_Exercise instructions_: Going down the data below, set down exactly the line with "fierce aggression. Their sound" and each line after it through the line with "(2019), Azels Mountain"; no other lines.

_Materials provided_:
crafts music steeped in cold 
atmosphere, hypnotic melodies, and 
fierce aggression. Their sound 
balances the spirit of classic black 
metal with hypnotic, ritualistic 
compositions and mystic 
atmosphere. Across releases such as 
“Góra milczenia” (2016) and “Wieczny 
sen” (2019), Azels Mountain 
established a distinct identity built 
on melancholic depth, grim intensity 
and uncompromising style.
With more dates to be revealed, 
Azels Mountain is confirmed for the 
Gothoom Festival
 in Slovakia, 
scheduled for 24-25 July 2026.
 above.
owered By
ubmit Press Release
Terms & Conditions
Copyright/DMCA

_Solution_:
fierce aggression. Their sound 
balances the spirit of classic black 
metal with hypnotic, ritualistic 
compositions and mystic 
atmosphere. Across releases such as 
“Góra milczenia” (2016) and “Wieczny 
sen” (2019), Azels Mountain 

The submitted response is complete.